Officers say they are a part of a very ‘progressive’ department, one with extensive training opportunities. During the presentation, one officer outlines the differences. He says, the state requires 12 hours of training for inducted officers annually, while HPD requires 32-40 hours, and additional crisis intervention training. 

HPD officials say new officers train using the Vitra 300, a virtual simulator, to learn how to react-- and identify any biases officers may have. 

Even then, an internal affairs representative says, a high number of officers have had to be terminated--especially within the past year. One HPD representative states during the council meeting, “From 2015 to 2020-- 2020, there were 20 employees who left under investigation or were terminated. Eleven of those were in the last 12 months, unfortunately.”

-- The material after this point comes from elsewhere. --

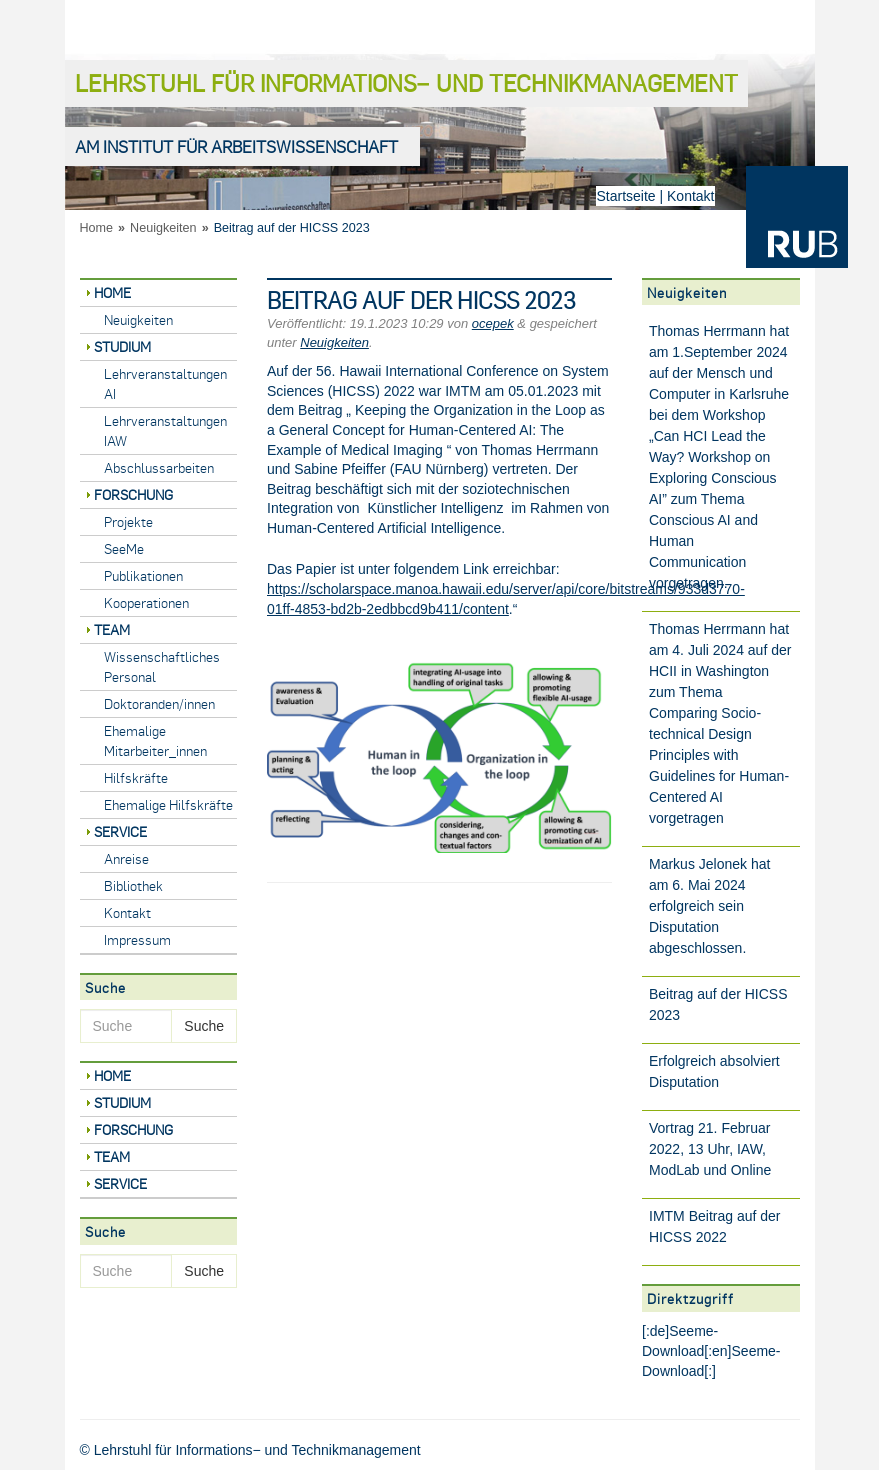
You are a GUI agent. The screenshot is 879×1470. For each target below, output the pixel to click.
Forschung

Protesters outside the meeting say HPD officers did not ‘deescalate’ when they tear gassed demonstrators during protests on June 1st and 3rd. 

Protesters gathered outside City Hall as Huntsville Police addressed the City Council. 

Protesters, many of whom were inside the city council meeting, arrived to pressure police to take responsibility for the use of tear gas on demonstrators during June 1st and June 3rd demonstrations in honor George Floyd. 

This is the second address to the council made by Huntsville Police Chief Mark McMurray. Protesters say they were disappointed by his initial ‘after-action’ presentation-- and today, want accountability. 

We spoke with Alix Morehouse outside city hall. She says, “We have too many accounts that prove the truth about what happened.”

Susan Stewart, another demonstrator outside city hall, says, “I would like to hear them take back the accusations they made against the nonviolent demonstrators. We are not out of town Antifa sympathizers. We are local citizens who care about our community-- who want to see an end to police brutality.” Stewart tells us she was at the June demonstration and was teargassed. 

HPD says they are working to make their policies and procedures available for public view online within the next few months. 

Director of Finance Penny Smith will address the financial impact of COVID-19 on the City's municipal budget. Police Chief Mark McMurray will also provide an update on the Huntsville Police Department's operations and policies.